Heidegger felt that the all-determining focal point of our Being-in-the-world was going unnoticed because the daily realities of our existence are so trite and numerous but, for Heidegger, ‘knowing’ was a kind of Being and Dasein only discovers itself when it comprehends reality. Knowledge is not an inexplicable bound from subject to object and return (Steiner 1978),
“But no sooner was the ‘phenomenon of knowing the world’ grasped than it got interpreted in a ‘superficial’, formal manner. The evidence for this is the procedure (still customary today) of setting up knowing as a ‘relation between subject and Object’ – a procedure in which there lurks as much ‘truth’ as vacuity. But subject and Object do not coincide with Dasein and the world.”

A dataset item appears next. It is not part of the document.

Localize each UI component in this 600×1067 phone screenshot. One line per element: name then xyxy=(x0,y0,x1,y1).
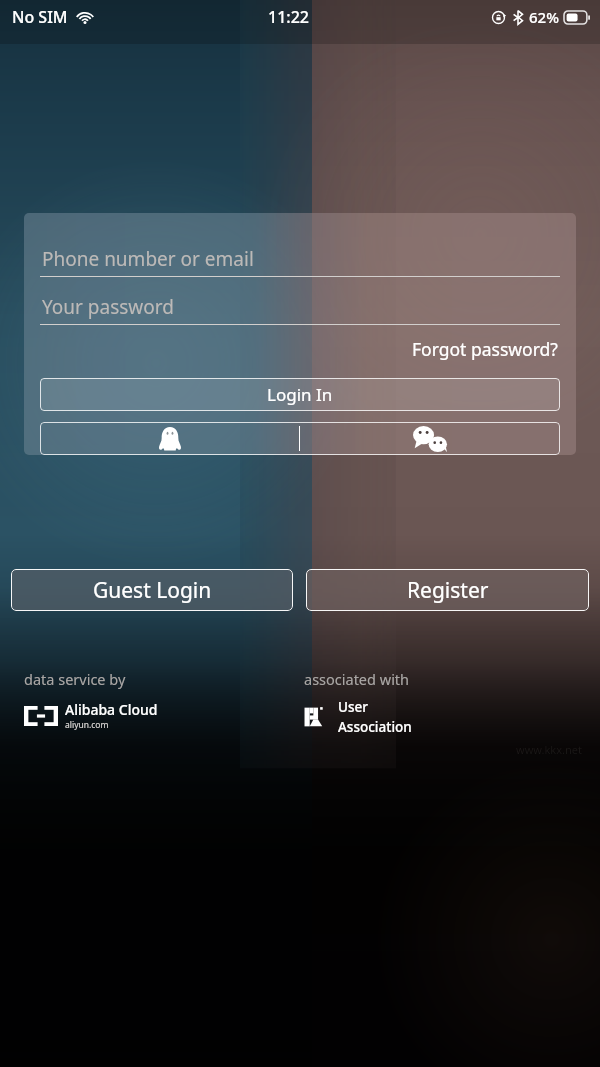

Heidegger (1962) said that a principle task was to reveal that knowing has a phenomenal character of a Being which is in and towards the world. Knowing is the possession of those human-Things which are able to know and is an internal characteristic of those entities. Heidegger expanded upon this by saying that knowing is a ‘concern’ and to know something, even with little interest, is a tangible kind of Being-in-the-world. In fact for Heidegger, even forgetting modifies the primordial Being-in and even as knowledge did not create the world nor forgetting destroy it, it follows that Dasein only realises itself when it grasps reality (Steiner 1978).

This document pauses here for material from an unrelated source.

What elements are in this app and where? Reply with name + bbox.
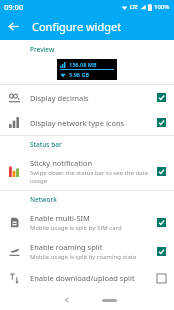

Heidegger proclaimed that we are ‘thrown’ into the world and that our Being-in-the-world is a ‘thrownness’ [Geworfenheit]. To Heidegger this concept is a primordial banality which had long been overlooked by metaphysical conjecture. Humans beings are thrown with neither prior knowledge nor individual option into a world that was there before and will remain there after they are gone (Steiner 1978). Heidegger wrote;
“This characteristic of Dasein’s Being – this ‘that it is’ – is veiled in its ‘whence’ and ‘whither’, yet disclosed in itself all the more unveiledly; we call it the ‘thrownness’ of this entity into its ‘there’; indeed, it is thrown in such a way that, as Being-in-the-world, it is the ‘there’. The expression ‘thrownness’ is meant to suggest the facticity of its being delivered over.”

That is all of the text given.